Mass lesions of the right atrium are usually detected by two-dimensional echocardiography. These are tumors, primary or metastatic, thrombi, vegetations, foreign bodies, such as pacemaker wires or obvious indwelling transvenous catheters. Artifacts produced by using high echocar-diographic gain settings, diaphramatic hernia, and ruptured sinus of Valsalva aneurysm may also mimic right atrial mass. We would like to add to the above list reservoir catheters (Mediport, Hickman, Omaya) in the superior vena cava and right atrium. These catheters are not easily detected because the implant sites are not obvious, and furthermore, they are not attached to external intravenous device.

Case Report
A 23-year-old white woman with a seven-year history of Hodgkin s disease was admitted with nausea, vomiting, fever, chills, palpitations, and syncope. She had a miscarriage 24 days prior to admission at five months’ gestation. Past medical history was significant for intravenous drug abuse, splenectomy, radiation, and chemotherapy. Physical examination on admission revealed temperature of 37.4°C, heart rate of 120 beats per minute, and blood pressure of 100/70 mm Hg. Lungs were clear to percussion and auscultation. Cardiac examination revealed normal heart sounds without murmurs or gallop. read more
Laboratory studies included a total white count of 10,900/cu mm with 74 percent polymorphonuclear leukocytes and 12 percent band cells. The hemoglobin level was 11.1 g/dl; LDH level, 288, SGOT value, 56; and alkaline phosphatase level, 111 IU/L. Blood cultures, urine cultures, and spinal fluid cultures were negative. The ECG and 24-hour Holter revealed sinus tachycardia. Chest x-ray film was within normal limits. Liver and lymph node biopsies showed no recurrence of Hodgkins disease. Ultrasound examination of the abdomen was normal. Echocardiography revealed a mobile, dense mass in the right atrium which was not attached to the tricuspid valve (Fig 1). In absence of a transvenous catheter or pacemaker, vegetation or a thrombus remained a clinical consideration. Angiography of the superior vena cava revealed an indwelling vascular catheter (Mediport) with the tip visualized in the right atrium. There were no mass lesions on the catheter, vena cava, or the right atrium. The patient, in retrospect, had a reservoir catheter implanted at age 16 for chemotherapy.
Her subsequent hospital course was unremarkable. As she was afebrile and multiple blood cultures were negative, she was not treated with antibiotics or surgery.
Discussion
Intracardiac catheters, such as pacemaker wires or cardiac segment of transvenous catheters, are usually recognized echocardiographically by increased echogenicity and mobility.4 Futhermore, a history of having such a procedure and an obvious site of implant helps in differentiating these from other mass lesions of the right atrium. In our patient, this was difficult to assess, as she did not remember having a catheter implanted, and the implant site in the right infraclavicular area was not visible on examination. The use of reservoir catheters for chemotherapy or antifungal therapy has increased, and consequently, this situation may be encountered more often. Like all foreign bodies, these catheters are prone to cause infections and may require surgical removal. In conclusion, reservoir transvenous catheters should be considered in the echocardiographic diagnosis of the right atrium mass lesions.

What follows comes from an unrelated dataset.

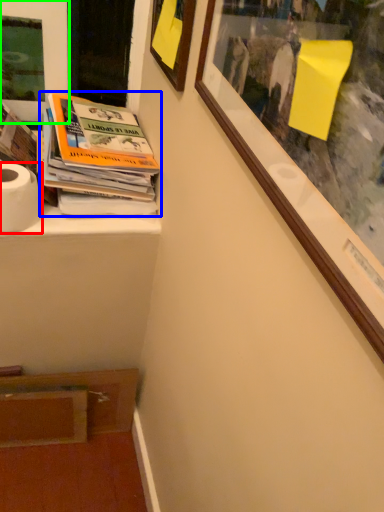 Question: Considering the real-world distances, which object is farthest from toilet paper (highlighted by a red box)? book (highlighted by a blue box) or picture frame (highlighted by a green box)?

Choices:
 (A) book
 (B) picture frame

Answer: (B)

Figure 1. M-mode and two-dimensional (modified short axis view) echocardiogram of the patient depicting the right atrial mass (M). A is aorta; LA, left atrium; M, mass; RA, right atrium; RV, right ventricle.

Figure 1. M-mode and two-dimensional (modified short axis view) echocardiogram of the patient depicting the right atrial mass (M). A is aorta; LA, left atrium; M, mass; RA, right atrium; RV, right ventricle.